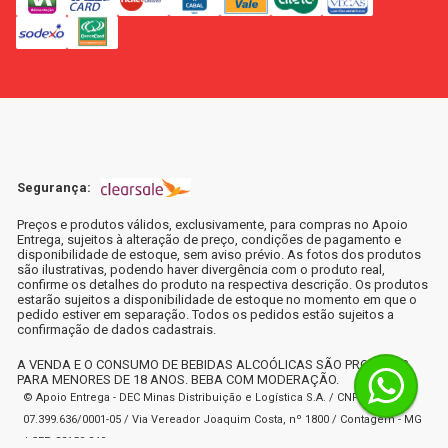
Segurança:
Preços e produtos válidos, exclusivamente, para compras no Apoio
Entrega, sujeitos à alteração de preço, condições de pagamento e
disponibilidade de estoque, sem aviso prévio. As fotos dos produtos
são ilustrativas, podendo haver divergência com o produto real,
confirme os detalhes do produto na respectiva descrição. Os produtos
estarão sujeitos a disponibilidade de estoque no momento em que o
pedido estiver em separação. Todos os pedidos estão sujeitos a
confirmação de dados cadastrais.
A VENDA E O CONSUMO DE BEBIDAS ALCOÓLICAS SÃO PROIBIDOS
PARA MENORES DE 18 ANOS. BEBA COM MODERAÇÃO.
© Apoio Entrega - DEC Minas Distribuição e Logística S.A. / CNPJ:
07.399.636/0001-05 / Via Vereador Joaquim Costa, nº 1800 / Contagem - MG
/ CEP 32150-240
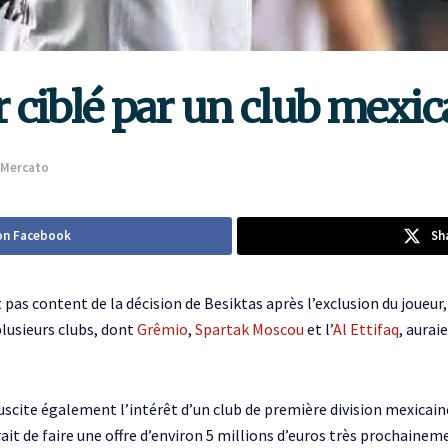
ciblé par un club mexic
Mercato
on Facebook
Sh
st pas content de la décision de Besiktas après l’exclusion du joueur
plusieurs clubs, dont
Grêmio
,
Spartak Moscou
et l’
Al Ettifaq
, aurai
uscite également l’intérêt d’un club de première division mexicain
it de faire une offre d’environ 5 millions d’euros très prochainem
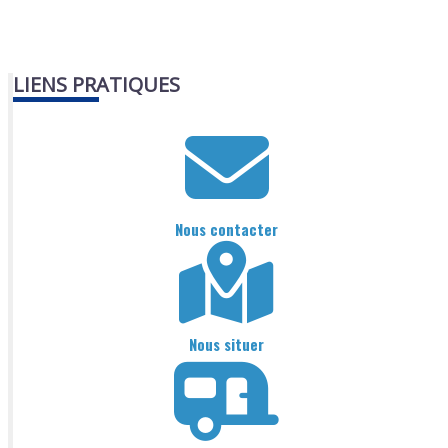
LIENS PRATIQUES
Nous contacter
Nous situer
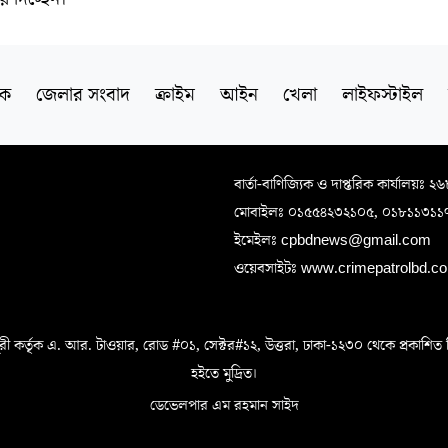
িক
জেলার সংবাদ
ক্রাইম
আইন
খেলা
লাইফস্টাইল
বার্তা-বাণিজ্যিক ও দাপ্তরিক কার্যালয়ঃ ২
মোবাইলঃ ০১৫৫৪২৩২১০৫, ০১৮১১৩১১
ইমেইলঃ cpbdnews@gmail.com
ওয়েবসাইটঃ www.crimepatrolbd.com
 কর্তৃক এ. আর. টাওয়ার, রোড #০১, সেক্টর#১২, উত্তরা, ঢাকা-১২৩০ থেকে প্রকাশিত বিএস 
হইতে মুদ্রিত।
ডেভেলপার এম রহমান সাইদ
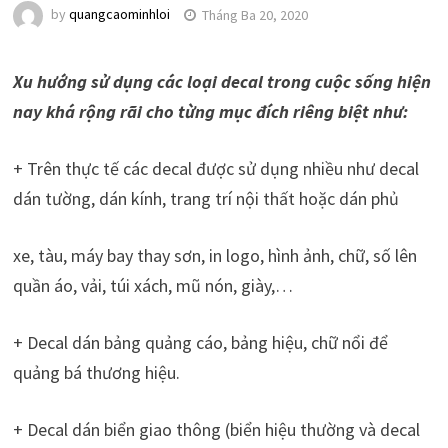
by
quangcaominhloi
Tháng Ba 20, 2020
Xu hướng sử dụng các loại decal trong cuộc sống hiện
nay khá rộng rãi cho từng mục đích riêng biệt như:
+ Trên thực tế các decal được sử dụng nhiều như decal
dán tường, dán kính, trang trí nội thất hoặc dán phủ
xe, tàu, máy bay thay sơn, in logo, hình ảnh, chữ, số lên
quần áo, vải, túi xách, mũ nón, giày,…
+ Decal dán bảng quảng cáo, bảng hiệu, chữ nổi để
quảng bá thương hiệu.
+ Decal dán biển giao thông (biển hiệu thường và decal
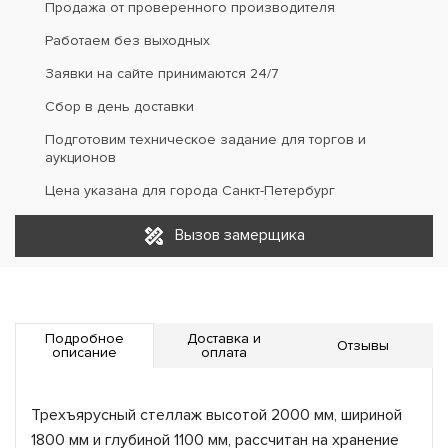
Продажа от проверенного производителя
Работаем без выходных
Заявки на сайте принимаются 24/7
Сбор в день доставки
Подготовим техническое задание для торгов и
аукционов
Цена указана для города Санкт-Петербург
Вызов замерщика
Подробное
Доставка и
Отзывы
описание
оплата
Трехъярусный стеллаж высотой 2000 мм, шириной
1800 мм и глубиной 1100 мм, рассчитан на хранение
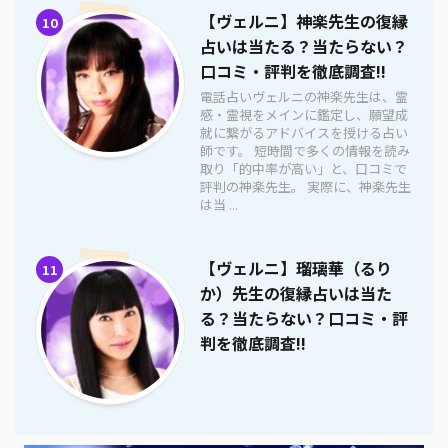
【ヴェルニ】神楽先生の復縁
10
占いは当たる？当たらない？
口コミ・評判を徹底調査!!
電話占いヴェルニの神楽先生は、霊
感・霊視をメインに鑑定し、願望成
就に繋がるアドバイスを授ける占い
師です。 短時間で多くの情報を読み
取り「的中率が高い」と、口コミで
評判の神楽先生。 実際に、神楽先生
は当 ...
【ヴェルニ】瑠璃華（るり
11
か）先生の復縁占いは当た
る？当たらない？口コミ・評
判を徹底調査!!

- **How to complete this task**: The copy you write out must match the entries word for word, minus their pictures.

- **Your solution**:
Segurança:
Preços e produtos válidos, exclusivamente, para compras no Apoio
Entrega, sujeitos à alteração de preço, condições de pagamento e
disponibilidade de estoque, sem aviso prévio. As fotos dos produtos
são ilustrativas, podendo haver divergência com o produto real,
confirme os detalhes do produto na respectiva descrição. Os produtos
estarão sujeitos a disponibilidade de estoque no momento em que o
pedido estiver em separação. Todos os pedidos estão sujeitos a
confirmação de dados cadastrais.
A VENDA E O CONSUMO DE BEBIDAS ALCOÓLICAS SÃO PROIBIDOS
PARA MENORES DE 18 ANOS. BEBA COM MODERAÇÃO.
© Apoio Entrega - DEC Minas Distribuição e Logística S.A. / CNPJ:
07.399.636/0001-05 / Via Vereador Joaquim Costa, nº 1800 / Contagem - MG
/ CEP 32150-240
ciblé par un club mexic
Mercato
on Facebook
Sh
st pas content de la décision de Besiktas après l’exclusion du joueur
plusieurs clubs, dont
Grêmio
,
Spartak Moscou
et l’
Al Ettifaq
, aurai
uscite également l’intérêt d’un club de première division mexicain
it de faire une offre d’environ 5 millions d’euros très prochainem
LIENS PRATIQUES
Nous contacter
Nous situer
িক
জেলার সংবাদ
ক্রাইম
আইন
খেলা
লাইফস্টাইল
বার্তা-বাণিজ্যিক ও দাপ্তরিক কার্যালয়ঃ ২
মোবাইলঃ ০১৫৫৪২৩২১০৫, ০১৮১১৩১১
ইমেইলঃ cpbdnews@gmail.com
ওয়েবসাইটঃ www.crimepatrolbd.com
 কর্তৃক এ. আর. টাওয়ার, রোড #০১, সেক্টর#১২, উত্তরা, ঢাকা-১২৩০ থেকে প্রকাশিত বিএস 
হইতে মুদ্রিত।
ডেভেলপার এম রহমান সাইদ
by
quangcaominhloi
Tháng Ba 20, 2020
Xu hướng sử dụng các loại decal trong cuộc sống hiện
nay khá rộng rãi cho từng mục đích riêng biệt như:
+ Trên thực tế các decal được sử dụng nhiều như decal
dán tường, dán kính, trang trí nội thất hoặc dán phủ
xe, tàu, máy bay thay sơn, in logo, hình ảnh, chữ, số lên
quần áo, vải, túi xách, mũ nón, giày,…
+ Decal dán bảng quảng cáo, bảng hiệu, chữ nổi để
quảng bá thương hiệu.
+ Decal dán biển giao thông (biển hiệu thường và decal
Продажа от проверенного производителя
Работаем без выходных
Заявки на сайте принимаются 24/7
Сбор в день доставки
Подготовим техническое задание для торгов и
аукционов
Цена указана для города Санкт-Петербург
Вызов замерщика
Подробное
Доставка и
Отзывы
описание
оплата
Трехъярусный стеллаж высотой 2000 мм, шириной
1800 мм и глубиной 1100 мм, рассчитан на хранение
【ヴェルニ】神楽先生の復縁
10
占いは当たる？当たらない？
口コミ・評判を徹底調査!!
電話占いヴェルニの神楽先生は、霊
感・霊視をメインに鑑定し、願望成
就に繋がるアドバイスを授ける占い
師です。 短時間で多くの情報を読み
取り「的中率が高い」と、口コミで
評判の神楽先生。 実際に、神楽先生
は当 ...
【ヴェルニ】瑠璃華（るり
11
か）先生の復縁占いは当た
る？当たらない？口コミ・評
判を徹底調査!!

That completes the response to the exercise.